The British variant has half fulfilled in Spain the menacing fame that preceded it. It was said to be more contagious and it has more than demonstrated it: if in January it caused less than 2% of new cases, now it already exceeds 80%, according to the latest data from the Ministry of Health. But it was also feared that it would be more lethal and lead hospitals to a critical situation, something that has not happened in Spain for now, unlike what has been experienced in the United Kingdom at the beginning of the year and in France in recent weeks.
The experts consulted affirm that B.1.1.7 (scientific name of the variant) is causing some more serious admissions (although more research is needed to know if it really increases mortality) and promotes the fourth wave, but they specify that its impact on the Spanish health system is being notably lower than in other countries. “The worst omens have not come true, which is obviously good news, but it also shows us that we still have a long way to go about the pandemic. It is not easy to specify why what happened in other countries has not been repeated here ”, explains Quique Bassat, epidemiologist and researcher at ISGlobal in Barcelona.
According to the latest report of the new variants published by Health, of April 12, the British represents 90% or more of new cases in six autonomous regions (Andalusia, Asturias, Castilla y León, Valencian Community, Galicia and Navarra) and 80% in all the others except Castilla-La Mancha (77 %), Aragon (65%) and Madrid (64%).

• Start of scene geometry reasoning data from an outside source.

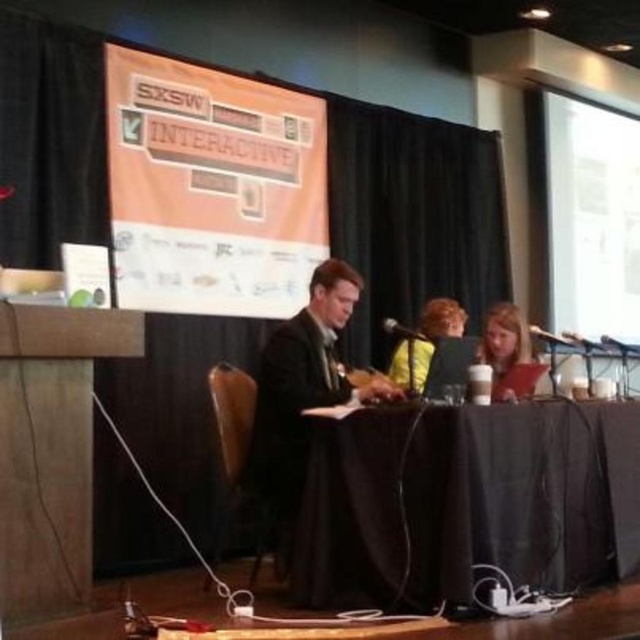 Between point (330, 260) and point (524, 332), which one is positioned in front?

Point (330, 260)

Is matte black suit at center bigger than blonde hair at center?

Correct, matte black suit at center is larger in size than blonde hair at center.

Who is more distant from viewer, [259,435] or [493,360]?

Point [493,360]

In order to click on matte black suit at center in this screenshot , I will do `click(301, 396)`.

Can you confirm if orange fabric banner at upper center is bigger than white matte projection screen at upper right?

No, orange fabric banner at upper center is not bigger than white matte projection screen at upper right.

Does orange fabric banner at upper center lie in front of white matte projection screen at upper right?

Yes, it is.

Find the location of a particular element. orange fabric banner at upper center is located at coordinates (211, 188).

Who is more distant from viewer, (284, 436) or (426, 337)?

Point (426, 337)

Does point (324, 321) lie behind point (396, 356)?

No, it is not.

Where is `matte black suit at center`? The image size is (640, 640). matte black suit at center is located at coordinates (301, 396). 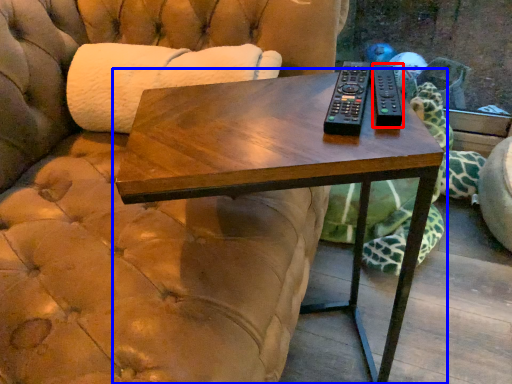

“It is a fact that it has become dominant in Spain in a fast way. What we still need to investigate further is whether it causes more serious clinical conditions or higher mortality ”, explains Juan Carlos Galán, head of Virology at the Ramón y Cajal University Hospital (Madrid). “There are indications that they do, especially in age groups over 40 or 50 years old, but we still lack the corroborating evidence,” he adds. “On this issue there is contradictory and unconsolidated information. An article published in Nature I concluded that this variant increases mortality, but a later variant did not confirm it, ”says José Miguel Cisneros, head of the Infectious Diseases service at the Virgen del Rocío hospital in Seville.
Experts warn that, although the variant has not saturated hospitals, its impact is important. “We are treating serious cases in younger people. The age of hospitalized patients has decreased. It is true that there is no collapse, but I have 180 patients admitted and I did not expect to have so many at this time of year, with more immunized population and better weather conditions. It is clear that all this is due to the variant, which is making an important contribution to the fourth wave ”, adds Cisneros.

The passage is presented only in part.